Üstüne basa basa fısıldadı tekrar Zerya. " Aynı şey değil ! "
Genç adamın gülen yüzü ağır bir buzdan duvara dönerken ayaklandı. Bozulmamıştı fakat bilmediği neler vardı bir bilseydi o da diyecek tek kelime bulamazdı tıpkı onunda diyecek tek kelimesi olmadığı gibii
Uzun boyu dibinde dururken alttan alttan bakışları tıpkı ağabeyini andıran harelerine döndü. " Sen beni tanıyor musun?...Kimim ben, ağabeyinin kardeşimdin lan derken haykırışını duydu değil mi bu kulaklar..." İşaret parmağını gözlerine baktığı kadının kulağına işaret etti genç kadın elini elinin tersiyle iterken genç adam önünde diz çöktü ardından dirseklerini dizlerine yasladı. Gözlerine sanki o da anlaşılmak istiyormuş gibi baktı uzun uzun. Ama boşunaydı çünkü o yaşlı kadını bile düşünmüşken onu elbette anlıyordu! Ama o anlıyor muydu? Zerya onu anlıyor muydu?
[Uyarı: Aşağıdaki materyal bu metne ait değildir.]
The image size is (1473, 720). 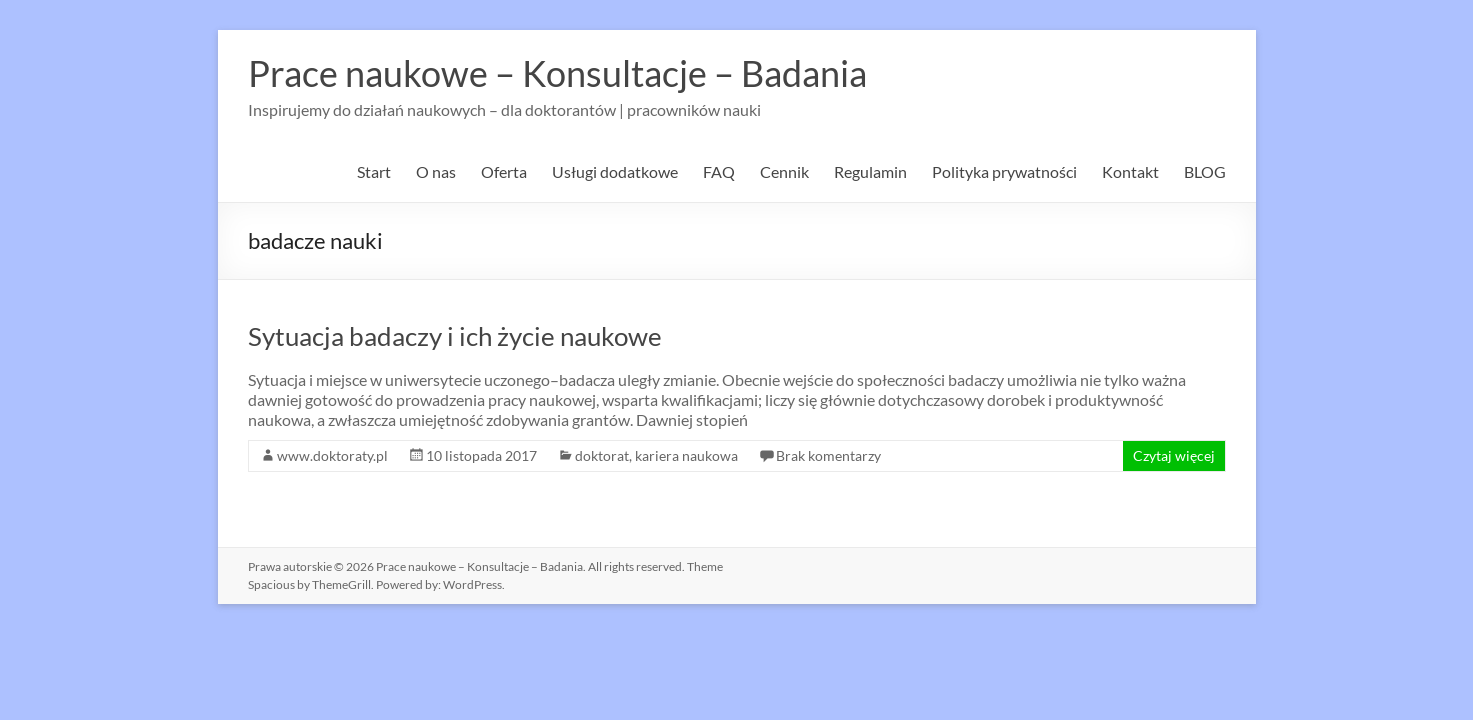 What do you see at coordinates (504, 171) in the screenshot?
I see `Oferta` at bounding box center [504, 171].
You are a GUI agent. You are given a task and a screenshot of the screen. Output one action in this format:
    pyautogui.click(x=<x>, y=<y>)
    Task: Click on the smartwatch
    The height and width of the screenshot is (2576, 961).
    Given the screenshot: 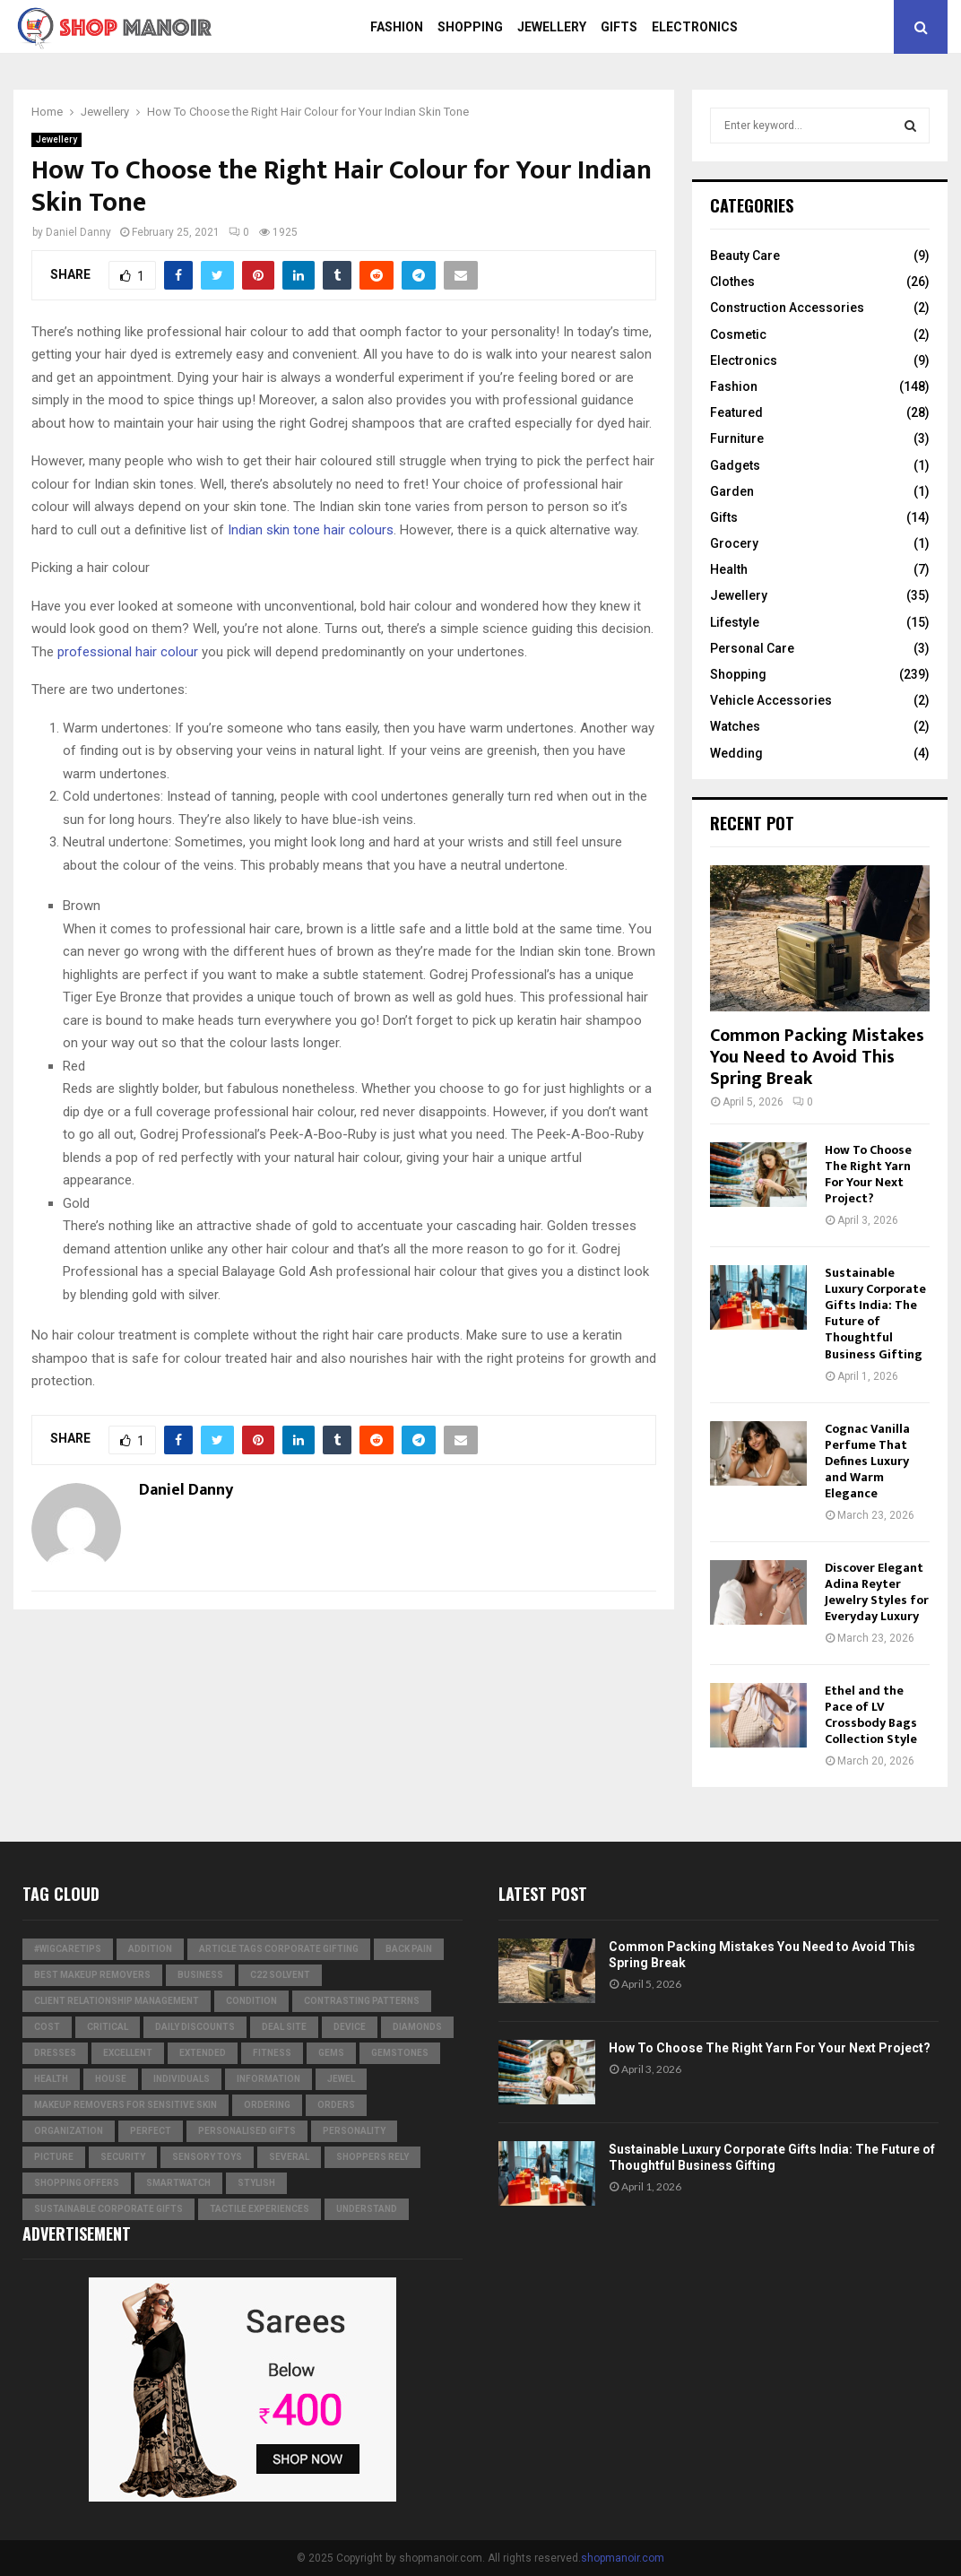 What is the action you would take?
    pyautogui.click(x=178, y=2183)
" Ağabeyine parmağı değecek adamın eli önce bana dokunurdu, önce ben di...anladın mı...aynı şekilde onun da benim için...biz birbirimizi hep kolladık....ama bu adam, işte bu adam....beni bir pislik gibi sildi attı defterinden, kimin için! Kimin yüzünden! "
" Ha ben mi dedim...pek kıymetli kardeşine...gel kalbi gözünden kara kuzenimi kaçır diye! Ya benim günahım ne? "
" Senin gururun, kardeşimin yediği halt yüzünden, Zilan yüzünden...şimdi suçsuz yere yanan kim!...Aynı şey değil... " Diyerek önce onu kendi penceresinden haklı çıkardı, kendini yüceltti. " Ben o adam için kaç kere kurşun yedim, haberin var mı senin...kaç kere yumruk yedim bu yüzüme, kaç kere tükürdüler! Yani...Öyle kolay değil...beni...Berzan Arıkanı silmek!
Aynen senin dediğin gibi Aynı şey değil..."
Bu sefer gülümseyen Rojbin oldu, önünde diz çöken adama eğildi, " Ağabeyimde ki gurur...yedi cihanı toplasan yarısı etmez...ha artı olarak o kapıdan girerken yaptığın şovu da unutma! Ben kimsenin gelini falan değilim, o aitlik ekini al ne yaparsan yap! "
" Seni anlatmak için şova gerek mi var? Zerya Taşkırın bu yedi cihana sığmayan abisinden aşağı kalır yanı yokken şova gerek mi var...gururdu, öfkeydi...erir gider, onun ciğerini bilirim! İster zorla...ister güzellikle önce dinleyecek...sonra sıkacak bu kafama! "
Genç kadın bu dediğine alayla burnundan gülmüştü, " Bana 20 küsür yıllık ağabeyimi mi anlatıyorsun? Bana..."
" Bilmezsin sen tabi...o yüzden şaşırmıyorum bu haline,"
" Ne varmış benim halimde! "
" Haklısın gözünde bir elalemden, yabancıdan farkım yok ama senin için bile neler yaşadım ben! Ama bak işte...sen beni tanımıyorsun bile... şov adamına bak..."
" Gitmeseydin! " Dedi Zerya küfür etmek istiyordu aslında.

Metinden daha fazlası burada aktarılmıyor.